17. The method of claim 16, wherein the subject has hepatitis B.

18. The method of claim 16 or 17, wherein the concentration of CECs is measured by immunofluorescence.

19. The method of any one of claims 16-18, wherein the concentration of CECs is

measured by detecting glypican-3 (GPC3) and/or cytokeratins (CKs).

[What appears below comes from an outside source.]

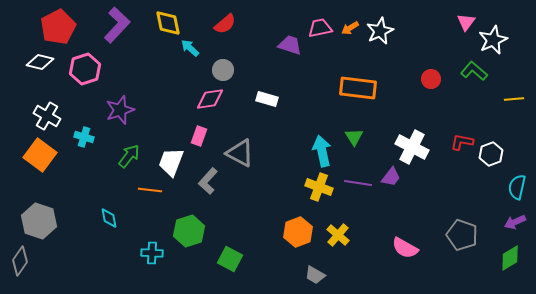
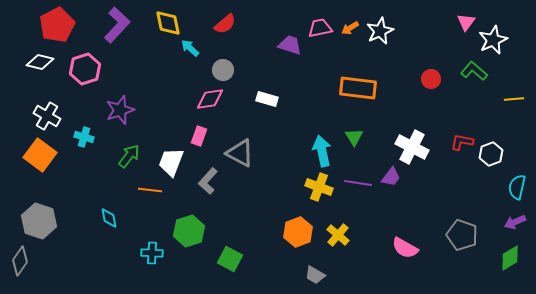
red pentagon at (58, 27): moved 1 px left, 2 px up
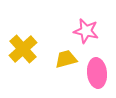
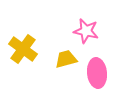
yellow cross: rotated 12 degrees counterclockwise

20. A method of monitoring a subject having CLD for development of advanced fibrosis, the method comprising:

(a) performing the method of any one of claims 16-19; and if the concentration of CECs in the blood sample of the subject is lower than the reference value, then (b) performing the method of any one of claims 16-19 at one or more subsequent time points.

21. The method of claim 20, wherein step (b) is performed at one or more subsequent time points until the subject is diagnosed with late stage fibrosis.

22. The method of any one of claims 16-20, wherein the initial and each subsequent time point is about three months, six months, or a year apart.

23. A method of monitoring a subject having CLD being treated to prevent the

progression of fibrosis or HCC, the method comprising:

(a) performing the method of any one of claims 16-19; and if the concentration of CECs in the blood sample of the subject is lower than the reference value, then performing the method of any one of claims 16-19 at one or more subsequent time point; and

(b) performing the method of claim 6 or 7 at an initial time point, and if the expression levels of the HCC score is below the reference score, then performing the method of claim 6 or 7 at one or more subsequent time points.

24. The method of claim 23, wherein step (a) is performed at one or more subsequent time points until the subject is diagnosed with late stage fibrosis, and/or wherein step

(b) is performed at one or more subsequent time points until the presence of HCC is determined.

25. The method of claim 24, wherein the first initial and each subsequent time point for performing step (a) or step (b) of claim 23 is about three months, six months, or a year apart, and the second initial and each subsequent time point is about three months, six months, or a year apart.

26. The method of any one of claims 1-25, wherein the CECs in the blood are purified or enriched using a microfluidic device.

27. The method of claim 26, wherein the microfluidic device is an iChip device.